Monday, 9 May 2016

Roast shallot bread (to make beetroot and goats cheese toasts)

This is a variation of my focaccia, a bread I've now made hundreds of times. So often in fact that I barely weigh anything and I can tell when the dough is ready by the sound my KitchenAid mixer makes. The bread is only proved once, which should send purists into hysterics but calm yourselves, it's a slow prove at least and no one's ever complained of a lack of flavour. This would make the most delicious cheese on toast. Which is kinda how I use it here. Also great to make croutons for a soup.

Here I purposefully make a thin wide bread that I can slice into long, thin strips to be first griddled and then oven dried. It's a light, moist bread with a deep savoury flavour but also hints of sweetness from the caramelised shallot.

I developed this as a base to my starter of beetroot and goats cheese toasts. Yes, you could call it bruschetta but I live in Palmers Green, not Italy.
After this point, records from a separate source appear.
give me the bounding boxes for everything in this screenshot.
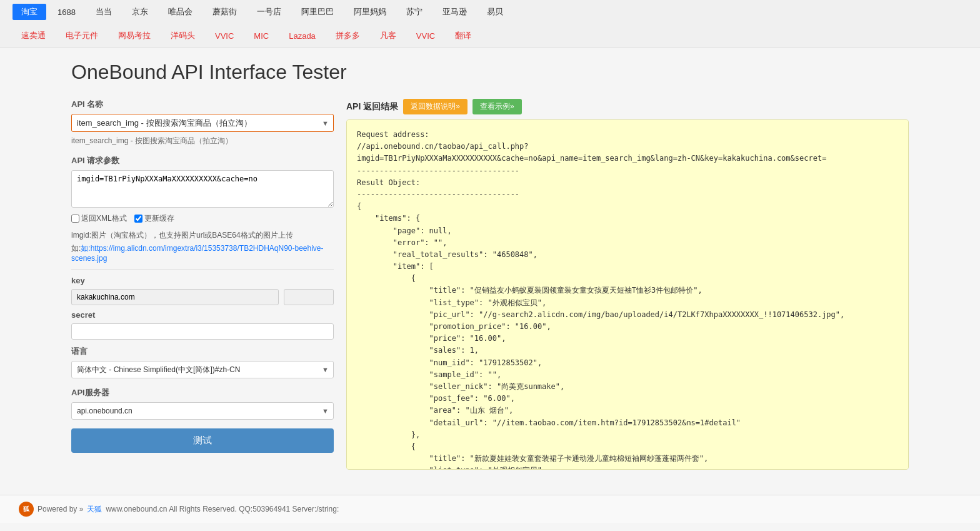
page-title: OneBound API Interface Tester bbox=[71, 61, 909, 84]
nav-alibaba[interactable]: 阿里巴巴 bbox=[292, 4, 342, 20]
result-label: API 返回结果 bbox=[346, 101, 398, 113]
xml-checkbox-text: 返回XML格式 bbox=[81, 213, 127, 224]
api-select-wrapper: item_search_img - 按图搜索淘宝商品（拍立淘） ▼ bbox=[71, 114, 334, 132]
params-textarea[interactable] bbox=[71, 170, 334, 208]
nav-aliexpress[interactable]: 速卖通 bbox=[12, 28, 54, 44]
key-label: key bbox=[71, 276, 334, 285]
result-header: API 返回结果 返回数据说明» 查看示例» bbox=[346, 99, 909, 114]
view-example-button[interactable]: 查看示例» bbox=[472, 99, 522, 114]
key-input[interactable] bbox=[71, 289, 279, 305]
api-name-label: API 名称 bbox=[71, 99, 334, 110]
xml-checkbox[interactable] bbox=[71, 215, 79, 223]
test-button[interactable]: 测试 bbox=[71, 428, 334, 453]
server-label: API服务器 bbox=[71, 387, 334, 398]
nav-alimama[interactable]: 阿里妈妈 bbox=[345, 4, 395, 20]
data-desc-button[interactable]: 返回数据说明» bbox=[403, 99, 468, 114]
api-description: item_search_img - 按图搜索淘宝商品（拍立淘） bbox=[71, 136, 334, 146]
footer-icon: 狐 bbox=[19, 502, 34, 517]
param-hint-1: imgid:图片（淘宝格式），也支持图片url或BASE64格式的图片上传 bbox=[71, 230, 334, 241]
footer-domain: www.onebound.cn All Rights Reserved. QQ:… bbox=[106, 505, 339, 513]
left-panel: API 名称 item_search_img - 按图搜索淘宝商品（拍立淘） ▼… bbox=[71, 99, 334, 470]
cache-checkbox-label[interactable]: 更新缓存 bbox=[134, 213, 174, 224]
cache-checkbox[interactable] bbox=[134, 215, 142, 223]
secret-input[interactable] bbox=[71, 323, 334, 340]
lang-label: 语言 bbox=[71, 346, 334, 357]
nav-vipshop[interactable]: 唯品会 bbox=[159, 4, 201, 20]
nav-vvic1[interactable]: VVIC bbox=[206, 29, 242, 43]
cache-checkbox-text: 更新缓存 bbox=[144, 213, 174, 224]
nav-ebay[interactable]: 易贝 bbox=[478, 4, 512, 20]
nav-jingdong[interactable]: 京东 bbox=[123, 4, 157, 20]
nav-fanke[interactable]: 凡客 bbox=[371, 28, 405, 44]
nav-row-2: 速卖通 电子元件 网易考拉 洋码头 VVIC MIC Lazada 拼多多 凡客… bbox=[12, 24, 968, 48]
server-select-wrapper: api.onebound.cn ▼ bbox=[71, 402, 334, 420]
nav-electronics[interactable]: 电子元件 bbox=[57, 28, 107, 44]
nav-1688[interactable]: 1688 bbox=[49, 5, 84, 19]
nav-pinduoduo[interactable]: 拼多多 bbox=[327, 28, 369, 44]
right-panel: API 返回结果 返回数据说明» 查看示例» Request address: … bbox=[346, 99, 909, 470]
param-hint-2: 如:如:https://img.alicdn.com/imgextra/i3/1… bbox=[71, 243, 334, 263]
footer: 狐 Powered by » 天狐 www.onebound.cn All Ri… bbox=[0, 495, 980, 523]
nav-taobao[interactable]: 淘宝 bbox=[12, 4, 46, 20]
nav-lazada[interactable]: Lazada bbox=[280, 29, 324, 43]
nav-mic[interactable]: MIC bbox=[245, 29, 278, 43]
nav-suning[interactable]: 苏宁 bbox=[398, 4, 431, 20]
lang-select-wrapper: 简体中文 - Chinese Simplified(中文[简体])#zh-CN … bbox=[71, 361, 334, 378]
server-select[interactable]: api.onebound.cn bbox=[71, 402, 334, 420]
nav-yangmatou[interactable]: 洋码头 bbox=[162, 28, 204, 44]
nav-dangdang[interactable]: 当当 bbox=[87, 4, 121, 20]
nav-mogujie[interactable]: 蘑菇街 bbox=[204, 4, 246, 20]
key-row bbox=[71, 289, 334, 305]
api-name-select[interactable]: item_search_img - 按图搜索淘宝商品（拍立淘） bbox=[71, 114, 334, 132]
nav-amazon[interactable]: 亚马逊 bbox=[434, 4, 476, 20]
lang-select[interactable]: 简体中文 - Chinese Simplified(中文[简体])#zh-CN bbox=[71, 361, 334, 378]
footer-text: Powered by » bbox=[38, 505, 83, 513]
divider-1 bbox=[71, 269, 334, 270]
nav-yhd[interactable]: 一号店 bbox=[248, 4, 290, 20]
nav-vvic2[interactable]: VVIC bbox=[408, 29, 444, 43]
footer-link[interactable]: 天狐 bbox=[87, 504, 102, 515]
result-box[interactable]: Request address: //api.onebound.cn/taoba… bbox=[346, 119, 909, 470]
xml-checkbox-label[interactable]: 返回XML格式 bbox=[71, 213, 127, 224]
key-input-extra[interactable] bbox=[284, 289, 334, 305]
nav-row-1: 淘宝 1688 当当 京东 唯品会 蘑菇街 一号店 阿里巴巴 阿里妈妈 苏宁 亚… bbox=[12, 0, 968, 24]
checkbox-row: 返回XML格式 更新缓存 bbox=[71, 213, 334, 224]
nav-koala[interactable]: 网易考拉 bbox=[109, 28, 159, 44]
secret-label: secret bbox=[71, 310, 334, 320]
param-hint-prefix: 如: bbox=[71, 244, 81, 253]
param-hint-link[interactable]: 如:https://img.alicdn.com/imgextra/i3/153… bbox=[71, 244, 324, 263]
params-label: API 请求参数 bbox=[71, 155, 334, 166]
nav-translate[interactable]: 翻译 bbox=[446, 28, 480, 44]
Two types of goats cheese with beetroot puree and crisps and a little roasted walnut atop my shallot bread.
The leaf is red veined sorrel from my garden.

Roast shallot bread
Makes one half kilo loaf

I make this with a mixer as it's a wet dough but you could do it by hand. I'd still use a bowl to knead it though.

Add 150g each of plain flour and bread flour in a bowl. Add to this 10g of dried yeast, a big pinch of sugara tablespoon of sea saltabout 250ml of cold water and 50ml of oil and mix well.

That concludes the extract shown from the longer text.